Allegro

Member Wins $23,000 Grievance

Volume CV, No. 7/8July, 2005

Mary Donovan

If you’ve ever grumbled about paying union dues, consider this. Part of 802’s job is to assist and represent members when they feel they were mistreated. Most recently, percussionist Ed Uribe won a $23,000 grievance because an employer failed to live up to the terms of a union contract.

Uribe’s grievance had to do with what’s called “identity with the product.” This dry-sounding phrase is actually quite important, and it’s a clause that we try to achieve in every theatre contract we negotiate. In a nutshell, it means that if you perform in a workshop or Off Broadway musical and it goes to Broadway, you get the chair.

In Uribe’s case, he had been hired for the workshop version of “Mambo Kings.” The Theatre Department keeps a close lookout for announcements of any workshops. Very often the information for a workshop is discovered through the trade papers. In the case of “Mambo Kings” Local 802 caught the casting notice in “Backstage,” which read, “There will be a six-week, fully-staged workshop with a subsequent Broadway production.”

Eventually, the union heard from a few members who had been contacted to do the work. We approached the employer — Allan Wasser Associates — who agreed to negotiate for the workshop.

However, the Wasser office didn’t want to grant musicians identity with the product. The employer told us that musicians were not only an artistic part of the production, but a visual part as well and he didn’t want to get stuck with musicians who didn’t work out on stage when the show went to Broadway.

Eventually, the union and the employer agreed to altered language.
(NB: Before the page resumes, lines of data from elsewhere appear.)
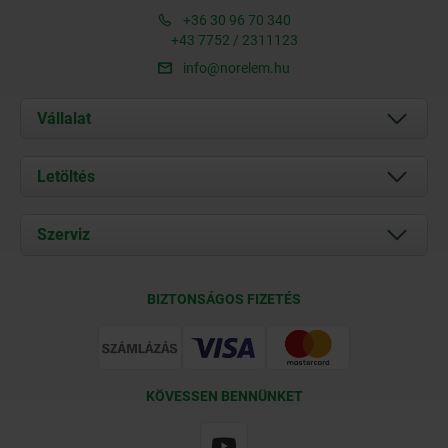
+36 30 96 70 340
+43 7752 / 2311123
info@norelem.hu
Vállalat
Rólunk
Letöltés
Aktuális
Documents
Szerviz
Kapcsolat
Szállítási feltételek
BIZTONSÁGOS FIZETÉS
Tanúsítványok
KÖVESSEN BENNÜNKET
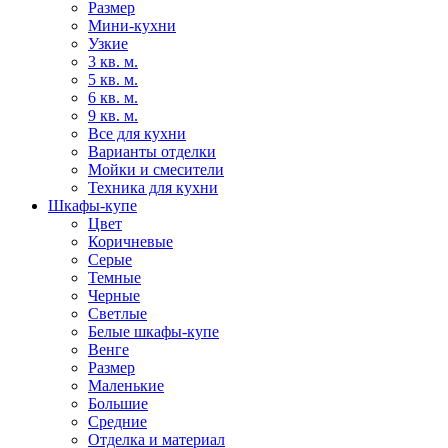
Размер
Мини-кухни
Узкие
3 кв. м.
5 кв. м.
6 кв. м.
9 кв. м.
Все для кухни
Варианты отделки
Мойки и смесители
Техника для кухни
Шкафы-купе
Цвет
Коричневые
Серые
Темные
Черные
Светлые
Белые шкафы-купе
Венге
Размер
Маленькие
Большие
Средние
Отделка и материал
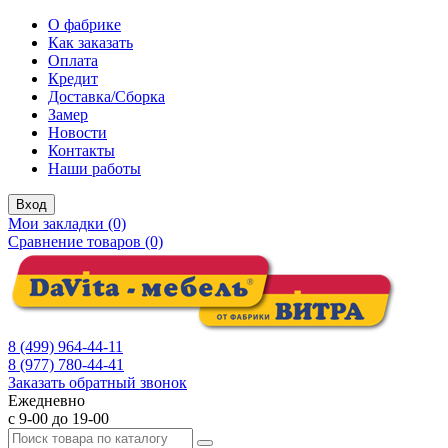
О фабрике
Как заказать
Оплата
Кредит
Доставка/Сборка
Замер
Новости
Контакты
Наши работы
Вход
Мои закладки (0)
Сравнение товаров (0)
8 (499) 964-44-11
8 (977) 780-44-41
Заказать обратный звонок
Ежедневно
с 9-00 до 19-00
The new language gave the musicians full identity of product rights only if they successfully completed the workshop production (according to the judgment of the artistic director).

The workshop came and went and the musicians performed to expectations.

However, six months later, Ed Uribe found out that other musicians were being called to begin the Broadway rehearsals and he hadn’t. Shortly thereafter he received a notification from the employer that he would not be hired for the Broadway production.

802 filed a grievance, which was ignored by the employer, prompting us to file for arbitration. This got the employer’s attention, who offered to settle.

Our position was that Uribe should be offered the chair. But another musician had already been offered the job, and Uribe himself was willing to discuss a compromise. After several weeks the parties reached an agreement for $23,000.